I didn't fancy hitting that footpath for a third time, so instead I crossed the tracks and headed for the Bradford Road.  In the process I may have missed some of the more charming parts of Pudsey, and for that, I apologise.  I walked along the traffic-choked road, past sandwich shops and wedding gown shops and anonymous industrial units and car dealerships.  It was grimy and gritty.

The most interesting part of the route was Leeds' own Cycle Superhighway, a separated off bike lane on both sides of the road.  It had been done properly too, with separate kerbs and those bus shelter bypasses that diamondgeezer is obsessed with.

The only thing it was missing was cyclists.  I walked along two miles of the Cycle Superhighway, and I saw a single cyclist on it, right towards the end.  He wasn't wearing a helmet and he was about fifty, so I'm guessing he wasn't Leeds' version of Sir Chris Hoy.  Well done for trying though.

Past the railway arches, the industry got patchier, dodgier looking: dark and grime splattered.  Yards and hand painted arrows guiding you round the back of takeaways - the Pizza Palace, Mr Khans (yes I know there should be an apostrophe, I'm just reporting what I saw).  An Asian restaurant whose car park doubled as a hand car wash during the week, a banner dangling above the weeds: Mega Buffet - Biggest Buffet In Yorkshire.  The pictures alongside this ambitious claim may have been food - the sun had bleached them into indistinguishable orange slop in square troughs.

The Conservative Club was now a cafe, the local Tories presumably now meeting in a single booth in a Starbucks.  Not that the right wing didn't still have a toehold in the area - a scrap metal merchant flew a UKIP banner, still urging passers by to vote leave and "take our country back!".  I wondered how that was going for him, how the business of recycling iron had improved since June 24th.  The Pavillion Business Centre, meanwhile, was just depressing; a charming Art Deco cinema frontage wedged onto of a load of units, preserved but unloved.

I caught a tantalising snatch of conversation as I walked past a bus stop - a neat Asian girl forcefully barking into her mobile, "she's a fucking bitch, she really is, and you KNOW why" (no, I don't, please tell me!) - then I took a detour by a fire station.  Sliced up cars were abandoned in the car park, the remnants of Jaws of Life practice sessions.

I'd spotted a name on Google Maps earlier, and, even though it was off my route, I just had to go there.  Look at it:

Intercity Way!  I imagined a road devoted to railway construction, dripping with history.  Perhaps a cabin from a 125 to herald the entrance.  What I actually found was a tedious industrial road and the entrance to a Bestway Cash and Carry.  There wasn't even a sign for me to gurn in front of.

Disappointed, I went back to the main road, which had turned a lot more suburban.  There were homes and shops at the side of the road now, instead of abandoned warehouses and burnt out pubs, and the business units were anonymous offices and the odd antiques dealer flying a rainbow flag.

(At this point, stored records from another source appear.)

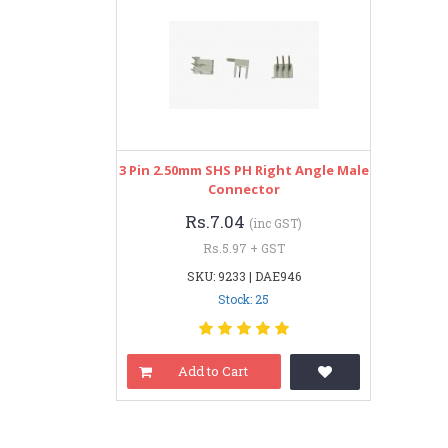
3 Pin 2.50mm SHS PH Right Angle Male
Connector
Rs.7.04
(inc GST)
Rs.5.97 + GST
SKU: 9233 | DAE946
Stock: 25
Add to Cart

I'm not sure what it is about Bramley station, but I find it entirely forgettable.  I literally just had to zoom through the pictures then to remind myself what it was called.  It's not the station's fault, it's just anonymous.  Another couple of bland platforms with a sign that promises routes it can't fulfill:

Good luck getting that train to Blackpool from there.

I really should have nicer things to say about Bramley because it was the last station in West Yorkshire I will ever visit.  It was the last time I'd be heading to the lovely Leeds station (as if the Gods knew to make my last trip there memorable, I saw Northern's Managing Director Alex Hynes while I was there - no, of course I didn't say hello, I'm far too shy.  Besides, what would I say?  "I really like your stations.  Have you got any freebies?").  It's another chapter of this blog closed.

(Actually, no it isn't, because I just remembered Low Moor station is on the map and supposedly opening in the autumn.  So just ignore that last paragraph).